Unless MPs agree, banks will continue to lose value
A decade ago, PSU banks accounted for 63% of the value of all listed banks in India. Today, this is down to 31%. Put another way, if PSU banks were to have retained their share of market capitalisation, they would be worth double the Rs 3.8 lakh crore they are today. While MPs continue to obstruct Parliament and fail to pass legislation that makes meaningful reform like privatisation possible, hundreds of thousands of crore of public wealth is being leached out to shareholders in the private sector—we are talking of banks here, but it could be telecom firms when you look at the destruction of MTNL and BSNL, or just look at the increase in the value of government shares in Maruti and Hindustan Zinc after privatisation.

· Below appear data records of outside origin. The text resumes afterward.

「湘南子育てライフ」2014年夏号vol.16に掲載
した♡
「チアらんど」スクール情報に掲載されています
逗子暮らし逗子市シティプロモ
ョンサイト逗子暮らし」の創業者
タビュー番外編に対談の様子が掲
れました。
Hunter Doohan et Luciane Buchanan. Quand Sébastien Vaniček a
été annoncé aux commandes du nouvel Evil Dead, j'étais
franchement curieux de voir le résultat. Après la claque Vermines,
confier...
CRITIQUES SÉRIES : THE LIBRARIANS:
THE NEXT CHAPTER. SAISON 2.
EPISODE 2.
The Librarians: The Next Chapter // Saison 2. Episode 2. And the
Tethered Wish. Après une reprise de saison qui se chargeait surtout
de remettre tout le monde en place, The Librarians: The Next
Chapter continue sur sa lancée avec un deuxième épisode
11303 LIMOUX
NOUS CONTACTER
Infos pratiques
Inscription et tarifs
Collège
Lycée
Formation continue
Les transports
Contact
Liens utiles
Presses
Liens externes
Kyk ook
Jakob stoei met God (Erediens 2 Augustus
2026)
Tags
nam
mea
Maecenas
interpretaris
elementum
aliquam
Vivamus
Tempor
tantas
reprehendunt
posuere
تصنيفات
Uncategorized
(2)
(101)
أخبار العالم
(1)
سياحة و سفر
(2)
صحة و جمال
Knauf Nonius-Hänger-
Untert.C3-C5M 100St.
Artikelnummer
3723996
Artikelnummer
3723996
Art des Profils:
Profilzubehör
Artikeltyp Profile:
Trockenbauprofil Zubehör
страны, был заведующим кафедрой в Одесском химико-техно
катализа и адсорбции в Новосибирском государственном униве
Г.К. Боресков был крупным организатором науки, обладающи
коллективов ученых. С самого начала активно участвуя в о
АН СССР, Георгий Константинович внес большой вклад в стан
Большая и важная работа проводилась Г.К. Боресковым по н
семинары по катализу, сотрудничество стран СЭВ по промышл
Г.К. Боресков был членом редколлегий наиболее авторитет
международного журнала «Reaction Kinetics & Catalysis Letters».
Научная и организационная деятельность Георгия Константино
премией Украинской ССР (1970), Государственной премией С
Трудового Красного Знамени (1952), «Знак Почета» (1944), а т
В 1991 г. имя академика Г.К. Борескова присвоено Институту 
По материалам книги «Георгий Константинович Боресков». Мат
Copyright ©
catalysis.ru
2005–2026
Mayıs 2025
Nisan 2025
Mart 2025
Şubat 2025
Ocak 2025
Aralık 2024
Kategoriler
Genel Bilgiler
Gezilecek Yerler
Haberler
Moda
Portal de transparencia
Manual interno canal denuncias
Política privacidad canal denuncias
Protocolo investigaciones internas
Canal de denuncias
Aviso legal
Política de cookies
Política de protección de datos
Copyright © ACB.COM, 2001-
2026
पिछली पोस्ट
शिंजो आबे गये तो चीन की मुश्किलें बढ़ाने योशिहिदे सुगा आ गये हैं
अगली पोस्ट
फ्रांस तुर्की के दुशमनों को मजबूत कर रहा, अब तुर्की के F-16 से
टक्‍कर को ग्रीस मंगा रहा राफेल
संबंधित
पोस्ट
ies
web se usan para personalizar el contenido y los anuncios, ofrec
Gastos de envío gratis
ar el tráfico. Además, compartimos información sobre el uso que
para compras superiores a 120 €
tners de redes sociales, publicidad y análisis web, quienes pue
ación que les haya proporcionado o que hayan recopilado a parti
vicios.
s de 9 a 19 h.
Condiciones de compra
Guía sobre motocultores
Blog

It is in this context that the latest round of capital infusion into PSU banks must be viewed. The government estimates they need Rs 1.8 lakh crore over 4 years to grow their lending at even a modest 12-15%—this, by the way, will also see their share in market value fall since a rapidly-growing economy needs a credit growth of 18-20% per year. Since banks cannot raise this in the market—only 2 of them are valued at more than their book value—the plan is to give them Rs 70,000 crore of government equity over 4 years and hope they can raise the balance on their own through share premiums. For this transformation to happen, banks are to be given the freedom to run as board-managed companies while the government works on systemic issues beyond the control of banks. While soaring NPAs—stressed loans for PSU banks are 13.5% of outstanding loans versus 4.6% for private sector banks—are partly a result of how PSU banks operate, they are largely a product of the large infrastructure loans these banks have made. To that extent, the finance ministry simply has to ensure state electricity boards start repaying bank loans and, if need be, insist state governments take over their loans—unless this happens, Kingfisher will look like small change as RBI’s latest financial stability report makes clear.
While the outcome on SEBs is far from clear, even it were to be positive, it is obvious the only way to fix PSU banks is to free them from the CVC/CAG/CBI clutches, even if you assume the government can deliver on the promise of no political-bureaucratic interference. Today, even if an SBI is able to oust promoters from a steel plant which is an NPA, it cannot enter into a negotiation with a Tata Steel to sell this plant, it has to have a public tender. The other way to fix banks is to privatise them. Neither, however, is possible today since this requires Parliament to legislate on it—banks were nationalised through an Act of Parliament, so even the holding company structure prescribed by an RBI committee needs Parliament’s approval. In such a situation, the next best bet is to give capital only to well-run banks and let the others die a natural death—with 850,000 people working in PSU banks, however, this is not politically feasible. Which is why the government’s plan is to give a certain amount of equity to all banks to get to basic capital adequacy norms, and growth/performance capital to only those who cross a certain hurdle rate, but its success hinges on everything coming together perfectly. In the real world, that seldom happens.